Iquitos is said to be the largest City in the world that is completely inaccessible by road. You have to fly in from the capital Lima or spend weeks sailing up the Amazon tributaries to reach it. This has created a logistical nightmare for Perenco.
To protect the forest, no roads have been constructed to the site. All of the equipment is shipped on the Amazon and its tributaries to a logistics base cleared at the side of the river. A fleet of helicopters is based at the site to ferry all personnel and equipment to the drill sites. The logistics have to be timed to perfection as it takes about a month to get equipment shipped up the river. Company staff are flown in on a seaplane.
Each of the three drill sites has been cleared of trees, but they are not much larger than a football field, at 2.5 hectares each. The forest floor has been lined with heavy duty plastic to prevent potential spills leaking into the ground and the company will inject any water that is pumped from their operations back into the reservoir.
The company is doing all it can to prevent any environmental problems, but as Shell has learnt in Nigeria, if the indigenous people feel their home is being exploited it can lead to conflict.
Father Ricardo Alvarez, a Dominican friar now living at a monastery in Lima, has spent more than half a century living with indigenous communities in the Amazon, working more than 20 years ago as a liaison between local communities and oil companies such as Royal Dutch Shell and Total. He is cautiously positive about the future of the forest and its people. However, he believes that oil companies need to learn from past mistakes in order to keep local people on side.
"When oil companies first came to the Amazon more than 20 years ago, no politicians were involved and Shell dealt directly with the local people, says Fr Ricardo Alvarez. "Engineers came in and built schools for the local people and taught them all about the local oil industry."
This then stopped as politicians started to get involved in the process. "In my 57 years in the forest I saw indigenous people marginalised," says Fr Alvarez. "The key to the future is exploration not exploitation."

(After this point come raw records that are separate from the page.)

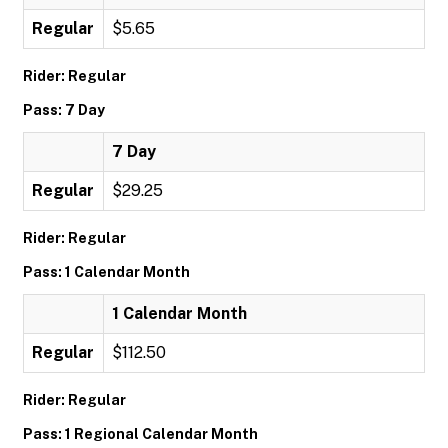
Regular
$5.65
Rider: Regular
Pass: 7 Day
7 Day
Regular
$29.25
Rider: Regular
Pass: 1 Calendar Month
1 Calendar Month
Regular
$112.50
Rider: Regular
Pass: 1 Regional Calendar Month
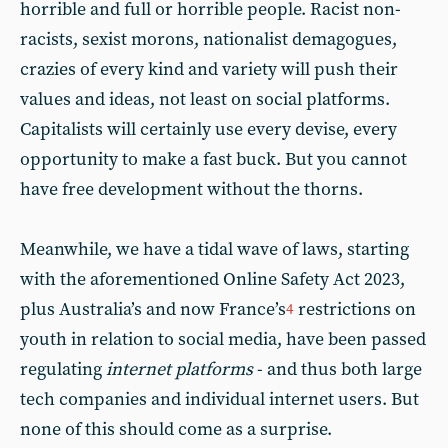
horrible and full or horrible people. Racist non-
racists, sexist morons, nationalist demagogues,
crazies of every kind and variety will push their
values and ideas, not least on social platforms.
Capitalists will certainly use every devise, every
opportunity to make a fast buck. But you cannot
have free development without the thorns.
Meanwhile, we have a tidal wave of laws, starting
with the aforementioned Online Safety Act 2023,
plus Australia’s and now France’s
restrictions on
4
youth in relation to social media, have been passed
regulating
internet platforms
- and thus both large
tech companies and individual internet users. But
none of this should come as a surprise.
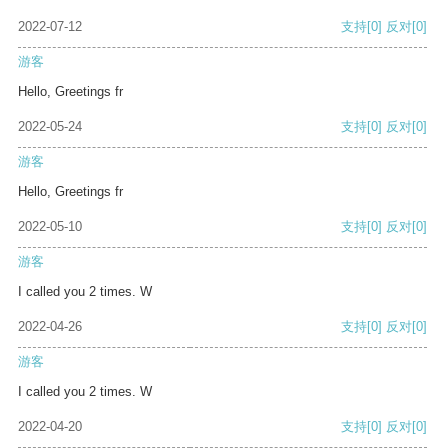
2022-07-12
支持
[0]
反对
[0]
游客
Hello, Greetings fr
2022-05-24
支持
[0]
反对
[0]
游客
Hello, Greetings fr
2022-05-10
支持
[0]
反对
[0]
游客
I called you 2 times. W
2022-04-26
支持
[0]
反对
[0]
游客
I called you 2 times. W
2022-04-20
支持
[0]
反对
[0]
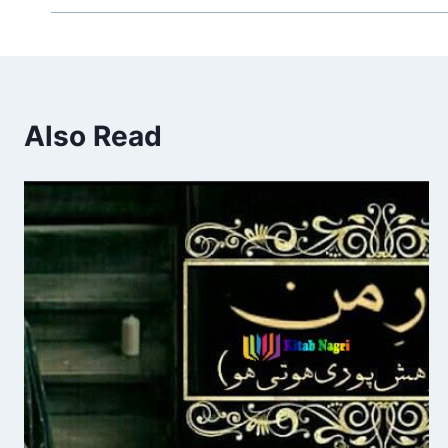
Also Read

He believes oil companies need to establish a dialogue with native people, eliminate their marginalisation by helping to provide social services and education. He also believes engineers from large cities need to make sure they are fully briefed on the history and cultural aspects of the people in the local area. "A lack of proper community relations is what creates the problem," he says.
Perenco has certainly learnt lessons from the priest. It has rebuilt and refurbished a hospital boat for the area that will constantly sail around the Amazon tributaries in the area and provide medical and dental care for communities.
As oil companies generate profits local people need to feel the benefits too. "That's the only way it will work", says Fr Alvarez. Perenco's model appears to be working well, with government ministers, the regional president and the local community fully behind what they are doing.
Of course, it is early days. A pipeline needs to be constructed to take the oil out and there is plenty of scope for an accident that could be environmentally destructive. But the development of fledgling economies will not stop – and, as Fr Alvarez says "rich Westeners with their polluting ways are in no position to lecture the people of Peru over what they can do."